Hermanus Numan
Ezinge 1744-Amsterdam 1820
Rupelmonde near Nieuwersluis
SOLD

PROVENANCE: Stamped 'Strhnz Leipzig' (unidentified collectors mark, verso.1) Inscribed on the verso of the mount In het Album./ van den Hoogmelgeboren Heer Jonkheer/ G: J: Beeldsnder/ van Znen Dienaar & Kiend!/ G: J: van Klinkenberg.2

Signed with initials in the left hand corner H:N:

Black chalk, pen and brown ink and watercolour, pen and brown ink framing lines

134 x 188 mm. (5 x 7 3/8 in.)

SOLD

Engraved:

H. Numan, Vierentwintig Printtekeningen met couleurem, verbeeldende Hollandsche buitenplaztzen, met derzelver beschrijvingen. Amsterdam, 1797, plate 7

Together with Aert Schouman and Juriaan Andriessen, Hermanus Numan must be numbered as one of the best Dutch watercolourists pur sang who were active in the eighteenth century, according to Robert-Jan te Rijt3. According to Niemeijer: Numan was unquestionably one of the most accomplished watercolourists of his day.4

Hermanus Numan worked as a painter, draughtsman and etcher of landscapes, and to a lesser extent portraits. He grew up in the Northern city of Groningen where his family ran a shop which produced lacquered and painted tinware. He learnt decorative painting under Johannes Franciscus Franc, and later in Haarlem was apprenticed to Jan Augustini. Numan was accompanied by Egbert van Drielst. After four years he returned home to work on portrait commissions. In about 1768 Numan went to Paris to finish off his studies, under the financial support of Petrus Camper. In France he worked under Hall, and was also taught by Jacques-Philippe Le Bas. In 1771 he returned to Groningen before settling in Amsterdam, where he enrolled in the Drawing Academy. Whilst in Amsterdam Numan painted portraits and worked with Juriaan Andriessen on stage sets for the new Playhouse, and gave drawings lessons to amateurs.

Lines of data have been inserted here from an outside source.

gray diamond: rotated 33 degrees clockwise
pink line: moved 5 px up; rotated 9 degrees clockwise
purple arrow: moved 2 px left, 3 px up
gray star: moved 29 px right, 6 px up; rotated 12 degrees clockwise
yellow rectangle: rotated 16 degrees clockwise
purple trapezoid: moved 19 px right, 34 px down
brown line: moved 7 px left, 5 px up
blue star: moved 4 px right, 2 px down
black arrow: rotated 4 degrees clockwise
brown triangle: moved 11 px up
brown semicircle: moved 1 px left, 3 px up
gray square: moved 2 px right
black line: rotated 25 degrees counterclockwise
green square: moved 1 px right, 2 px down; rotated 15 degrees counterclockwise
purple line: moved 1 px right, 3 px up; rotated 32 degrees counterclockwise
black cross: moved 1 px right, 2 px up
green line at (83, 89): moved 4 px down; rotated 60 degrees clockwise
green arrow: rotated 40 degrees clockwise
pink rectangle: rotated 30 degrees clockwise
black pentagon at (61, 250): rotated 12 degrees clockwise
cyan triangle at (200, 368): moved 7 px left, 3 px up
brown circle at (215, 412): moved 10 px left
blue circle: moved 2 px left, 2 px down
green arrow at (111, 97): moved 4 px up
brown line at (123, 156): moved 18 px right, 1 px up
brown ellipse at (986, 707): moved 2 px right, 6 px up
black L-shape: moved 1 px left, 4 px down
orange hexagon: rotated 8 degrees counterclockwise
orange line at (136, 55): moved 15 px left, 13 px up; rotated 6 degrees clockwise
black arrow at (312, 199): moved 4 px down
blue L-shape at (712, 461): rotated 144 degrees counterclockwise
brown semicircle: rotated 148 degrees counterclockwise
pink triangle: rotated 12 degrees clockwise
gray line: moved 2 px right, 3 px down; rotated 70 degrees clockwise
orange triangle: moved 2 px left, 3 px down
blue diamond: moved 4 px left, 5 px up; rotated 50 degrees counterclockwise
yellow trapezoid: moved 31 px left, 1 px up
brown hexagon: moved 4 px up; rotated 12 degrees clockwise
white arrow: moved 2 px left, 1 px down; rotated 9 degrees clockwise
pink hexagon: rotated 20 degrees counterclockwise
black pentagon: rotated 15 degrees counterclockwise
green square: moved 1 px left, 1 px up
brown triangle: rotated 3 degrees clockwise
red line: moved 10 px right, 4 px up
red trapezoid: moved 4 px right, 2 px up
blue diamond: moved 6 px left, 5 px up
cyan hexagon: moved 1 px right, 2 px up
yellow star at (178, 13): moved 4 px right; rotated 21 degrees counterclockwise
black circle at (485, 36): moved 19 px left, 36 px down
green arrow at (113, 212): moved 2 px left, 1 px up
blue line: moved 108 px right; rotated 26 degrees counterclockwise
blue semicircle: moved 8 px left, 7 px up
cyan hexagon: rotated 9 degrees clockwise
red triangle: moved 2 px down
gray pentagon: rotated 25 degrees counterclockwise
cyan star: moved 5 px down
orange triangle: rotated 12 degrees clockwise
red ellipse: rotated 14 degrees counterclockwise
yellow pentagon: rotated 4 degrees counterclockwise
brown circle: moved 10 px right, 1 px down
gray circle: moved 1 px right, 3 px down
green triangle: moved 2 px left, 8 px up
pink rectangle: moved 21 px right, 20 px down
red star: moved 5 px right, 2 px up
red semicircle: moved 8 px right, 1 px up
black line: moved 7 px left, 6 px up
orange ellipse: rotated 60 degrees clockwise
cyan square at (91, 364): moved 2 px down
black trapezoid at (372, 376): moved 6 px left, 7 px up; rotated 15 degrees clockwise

The present watercolour is one of the rare examples by Numan on the market which have been engraved for this important publication [Figure 1], Vier-en-twintig printtekeningen (Twenty-Four Print Drawings), that he drew between 1793 and 1797, which has been recently discussed by Drs Munnig Schmidt5. Drs Munnig Schmidt has confirmed the attribution of the present watercolour to Hermanus Numan. According to Robert-Jan te Rijt, who discussed this group of etchings and watercolours in the influential exhibition in 1997, These handcoloured line etchings all depicted recently modernized estates and gardens. In the accompanying text, too, Numan showed himself to be a fervent advocate of the new style in gardens, greeting all the landscape and architectural innovations with enthusiastic praise. In his prospectus Numan had already announced that the modern taste in the construction of country houses in our country is just as charming, just as natural and unconstrained as in other nations. With this publication, Numan breathed new life into the once so popular country and topographical genre. In his drawings, as in the parks themselves, it was not the architecture which played the leading role, but rather the interplay of architecture and nature.6

1.Rhea Blok has commented that this collectors mark appears on Dutch, Flemish and German 19th Century drawings, written communication 24th September 2009.

2.Drs Munnig Schmidt has kindly pointed out that the inscription must refer to Jhr.G.J. Beeldsnijder van Voshol who owned Rupelmonde from 1818-1829.

3.Amsterdam, Rijksmuseum, exhibition catalogue with entries by Wiepke Loos, Robert-Jan te Rijdt, Marjan van Heteren, On Country Roads and Fields. The Depiction of the 18th and 19th Century Landscape, 28 November 1997-3 March 1998 under note 20.

4.J.W. Niemeijer, Eighteenth Century Watercolours from the Rijksmuseum Printroom, Amsterdam, Virginia, 1993, p. 108.

5.Drs E. Munnig Schmidt, Hoffwerk, Over Holland en Rupelmonde door Hermanus Numan (1744-1820) getekend in Jaarboekje 2001,Van Het Oudheidkunidig Niftarlake, pp23-9.

6.Amsterdam, Rijksmuseum, loc cit, 1997. The watercolour The country house Hofwerk on the river Vecht near Breukelen [entry number 20], which is in the Amsterdam Historisch Museum, measures 171 x 234 mm is very close in size, format and technique to the present watercolour of Rupelmonde.